The mathematical description of neutrino oscillations is very similar to this, except it’s not the spin part of the wavefunction being affected by an external field that breaks the symmetry between “up” and “down”. Instead the flavour part of the wavefunction is “precessing” because the flavour states don’t coincide with the eigenstates of the Hamiltonian that describes the neutrinoes. For this to happen, however, different neutrino types must have intrinsically different energies (which, in turn, means that the neutrinos must have different masses), in quite a similar way similar to the spin-precession example.
Although this isn’t a perfect analogy I thought it was a good way of getting across the basic idea. Unfortunately, however, when I subsequently asked an examination question about neutrino oscillations I got a significant number of answers that said “neutrino oscillations happen when a neutrino travels through a magnetic field….”.
Sigh.
Neutrinos have no magnetic moment so don’t interact with magnetic fields, you see…
Anyhow, I’m sure there’s more than one reader out there who has had a similar experience with an analogy that wasn’t perhaps as instructive as hoped. Feel free to share through the comments box…

January 7, 2025 at 6:53 pm
I have found that using quotes from Yes, Minister seems to be mostly lost on physicists.
January 7, 2025 at 7:13 pm
I once tried to explain to Year 11 about geostationary orbits so I stood up and put a metre rule on my forehead and turned round to show the tip of the rule was always in the same position.
Come the exam, in answer to ‘what is a geostationary orbit?’, there was more than one ‘it’s a stick attached to the Earth with a satellite on the end..’. Sigh.
January 7, 2025 at 7:24 pm
Well, we have only an observational upper bound on the magnetic moment of neutrinos and IIRC the minimal SM extension would make the moments proportional to the neutrino masses, the mixing of which leads to the oscillation … so maybe the students are merely incorrectly regurgitating what they hear in HEP seminars.
January 7, 2025 at 11:14 pm
I remember way back when the Shoemaker-Levy comet impacted on Jupiter, I was an MSc student in Norway.
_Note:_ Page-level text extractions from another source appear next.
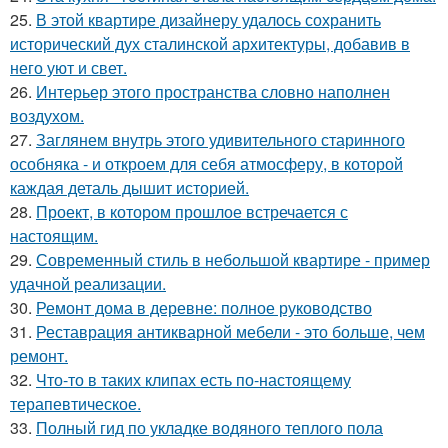
25.
В этой квартире дизайнеру удалось сохранить
исторический дух сталинской архитектуры, добавив в
него уют и свет.
26.
Интерьер этого пространства словно наполнен
воздухом.
27.
Заглянем внутрь этого удивительного старинного
особняка - и откроем для себя атмосферу, в которой
каждая деталь дышит историей.
28.
Проект, в котором прошлое встречается с
настоящим.
29.
Современный стиль в небольшой квартире - пример
удачной реализации.
30.
Ремонт дома в деревне: полное руководство
31.
Реставрация антикварной мебели - это больше, чем
ремонт.
32.
Что-то в таких клипах есть по-настоящему
терапевтическое.
33.
Полный гид по укладке водяного теплого пола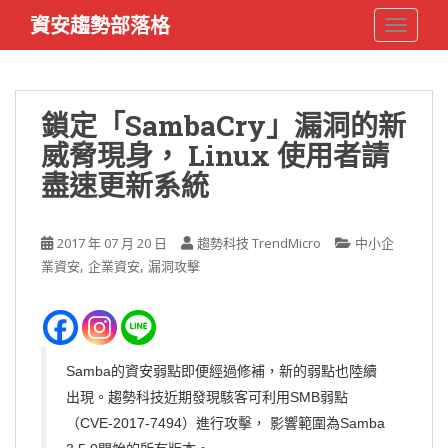
S
資安趨勢部落格
TOGGLE
k
i
p
t
鎖定「SambaCry」漏洞的新
o
威脅現身， Linux 使用者請
m
a
盡速更新系統
i
n
c
2017 年 07 月 20 日
趨勢科技 TrendMicro
中小企
o
,
,
業資安
企業資安
漏洞攻擊
n
t
e
n
Samba
的資安弱點即便經過修補，新的弱點也陸續
t
出現。趨勢科技近期發現駭客可利用
SMB
弱點
（
CVE-2017-7494
）進行攻擊， 影響範圍為
Samba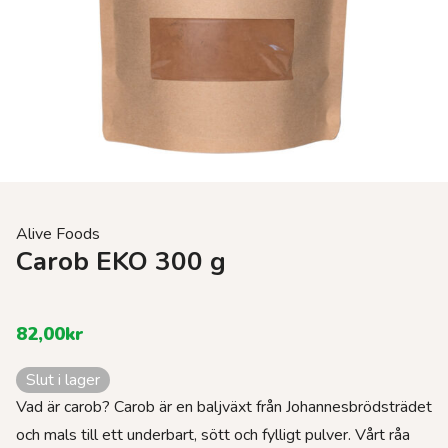
Alive Foods
Carob EKO 300 g
82,00
kr
Slut i lager
Vad är carob? Carob är en baljväxt från Johannesbrödsträdet
och mals till ett underbart, sött och fylligt pulver. Vårt råa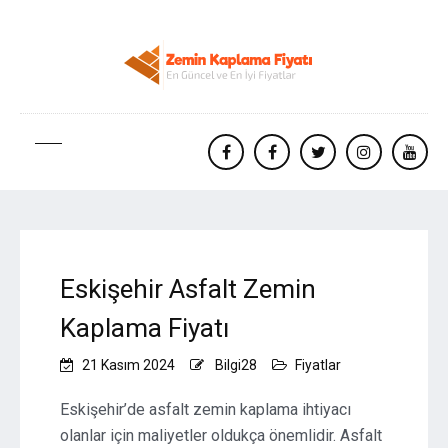
facebook
Facebook
twitter
instagram
yout
Eskişehir Asfalt Zemin
Kaplama Fiyatı
21 Kasım 2024
Bilgi28
Fiyatlar
Eskişehir’de asfalt zemin kaplama ihtiyacı
olanlar için maliyetler oldukça önemlidir. Asfalt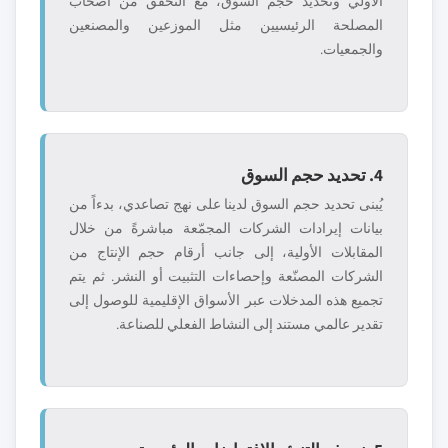
الأولي وتحديد حجم السوق، مع التحقق من أصحاب
المصلحة الرئيسيين مثل الموزعين والمصنعين
والجمعيات.
4. تحديد حجم السوق
يُبنى تحديد حجم السوق لدينا على نهج تصاعدي، بدءاً من
بيانات إيرادات الشركات المجمّعة مباشرةً من خلال
المقابلات الأولية، إلى جانب أرقام حجم الإنتاج من
الشركات المصنّعة وإحصاءات التثبيت أو النشر. ثم يتم
تجميع هذه المدخلات عبر الأسواق الإقليمية للوصول إلى
تقدير عالمي مستند إلى النشاط الفعلي للصناعة.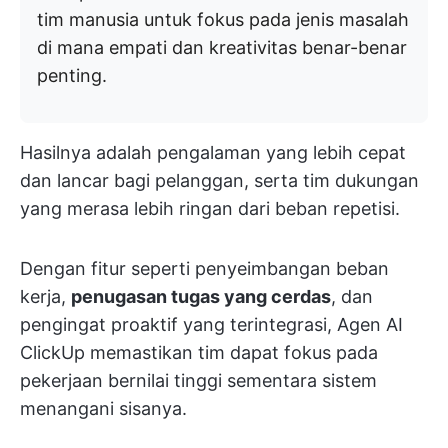
tim manusia untuk fokus pada jenis masalah
di mana empati dan kreativitas benar-benar
penting.
Hasilnya adalah pengalaman yang lebih cepat
dan lancar bagi pelanggan, serta tim dukungan
yang merasa lebih ringan dari beban repetisi.
Dengan fitur seperti penyeimbangan beban
kerja,
penugasan tugas yang cerdas
, dan
pengingat proaktif yang terintegrasi, Agen AI
ClickUp memastikan tim dapat fokus pada
pekerjaan bernilai tinggi sementara sistem
menangani sisanya.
Several of us discussed that we should urge the national media to cover the event. I contacted the main TV station about it and got called up by a journalist and he wanted me to explain what the dark spots on Jupiter were.
I, rather foolishly, tried to explain with an analogy of a stone being thrown into a muddy pool of water which would cause some underlying mud to float up and make a muddy spot on the top of the pool.
The result: the journalist became completely convinced that Jupiter was covered in mud… I spent ages trying to explain that what I had used was an analogy and no, Jupiter had no muddy surface. He seemed much less inclined to believe my story of a gas planet etc – I never got to know whether they made a piece about it based on my chat – I hope not!
January 8, 2025 at 11:36 am
Not directly related, but as a B.Sc. student, I found it very difficult to understand how a point particle like electron can have spin… Silver atoms in Stern-Gerlach experiment are at least extended objects. Only with Dirac’s equation it was shown to be a consequence of special relativity and no longer required to be added by hand.